Senhores e senhoras: Permitam-me
não revelar a minha idade, pois os cabelos grisalhos já falam por mim. Para se
chegar a ela podem ter a certeza de que foi dura a minha batalha pela
sobrevivência. Foram altos e baixos, mas tudo que aconteceu de bom ou ruim, me
fez crescer profissionalmente, moralmente, espiritualmente e enxergar o mundo
de uma maneira sensata. Acredito que devo ter nascido contra a vontade dos astros
na Fazenda São Domingos dos Olhos D’água, município de Morrinhos conhecida como
a cidade dos pomares, lugar aprazível que eu não vi crescer, pois meu pai João
Vieira, ainda jovem, lá faleceu, obrigando a minha mãe Carolina, que hoje
também se encontra em outra dimensão a nos trazer para Goiânia em busca da tal
sobrevivência. Há mais de 60 anos, ela pegou um pequeno ônibus, à época,
apelidado de “jardineira”, pegando a estrada de chão levando contigo nove
filhos, a maioria de menor idade.
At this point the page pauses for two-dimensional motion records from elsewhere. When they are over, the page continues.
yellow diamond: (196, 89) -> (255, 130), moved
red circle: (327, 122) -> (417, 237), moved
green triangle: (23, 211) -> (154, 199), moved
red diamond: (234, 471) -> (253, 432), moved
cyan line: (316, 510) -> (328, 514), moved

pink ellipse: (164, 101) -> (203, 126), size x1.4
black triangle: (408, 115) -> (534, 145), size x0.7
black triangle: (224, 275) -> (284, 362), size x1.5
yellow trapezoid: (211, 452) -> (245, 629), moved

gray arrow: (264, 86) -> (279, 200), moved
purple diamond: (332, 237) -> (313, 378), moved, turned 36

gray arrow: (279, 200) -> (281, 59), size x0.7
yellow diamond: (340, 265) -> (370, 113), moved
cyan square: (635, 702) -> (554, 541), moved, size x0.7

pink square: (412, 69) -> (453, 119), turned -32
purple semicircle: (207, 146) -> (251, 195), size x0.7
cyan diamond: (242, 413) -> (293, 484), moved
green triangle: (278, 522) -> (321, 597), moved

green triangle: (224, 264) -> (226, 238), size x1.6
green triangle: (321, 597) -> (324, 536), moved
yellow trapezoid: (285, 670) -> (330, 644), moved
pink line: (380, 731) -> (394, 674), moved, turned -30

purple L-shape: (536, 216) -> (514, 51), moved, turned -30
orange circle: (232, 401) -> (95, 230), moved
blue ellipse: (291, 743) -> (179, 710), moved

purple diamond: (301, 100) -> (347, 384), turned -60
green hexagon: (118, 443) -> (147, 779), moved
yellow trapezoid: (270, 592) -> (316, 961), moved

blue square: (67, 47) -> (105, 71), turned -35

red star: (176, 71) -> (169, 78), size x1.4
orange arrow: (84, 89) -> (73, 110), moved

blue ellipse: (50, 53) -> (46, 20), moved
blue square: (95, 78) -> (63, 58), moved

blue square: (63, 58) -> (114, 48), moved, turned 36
Ainda menino, lembro-me vagamente, que naquele
ônibus me sentia amparado pelos seus braços fortes e deixando a cidade de
Morrinhos, veio busca de um novo lar, de uma vida melhor nesta Capital. Pela
estrada de chão, esburacada, o ônibus seguia célere deixando para trás uma
poeira fina que se esparramava com o auxílio do vento, apagando imagens de um
passado como se nela tivesse sido impregnada a borracha do tempo e, lá dentro,
sacudidos pela trepidação, outros passageiros também sonhavam com um mundo
melhor, mas, receosos de não conseguirem alcançar o seu intento seguiam
silenciosos. Pela fresta da janela passava o vento e em seu colo sentia a sua
pureza de mãe, enquanto sua mente contabilizava os quilômetros emplacados
estrada afora, e de forma sutil, seus olhos ainda tinham a sensibilidade de
contemplar a natureza, cujos vales, serras e montes iam passando velozmente à
medida que o veículo seguia rumo a Goiânia. O seu semblante jovem transpirava
dor e saudade de nosso pai, morto de forma trágica, no entanto, mesmo assim,
soube manusear as rédeas do destino, frear e puxar o cabresto que
construiu usando cordas de ternura que acostava aos filhos, para, no momento
certo, poder puxar, exigir ou se recusar, até de forma obstinada, qualquer
coisa que lhe contrariasse ou entristecesse seu coração.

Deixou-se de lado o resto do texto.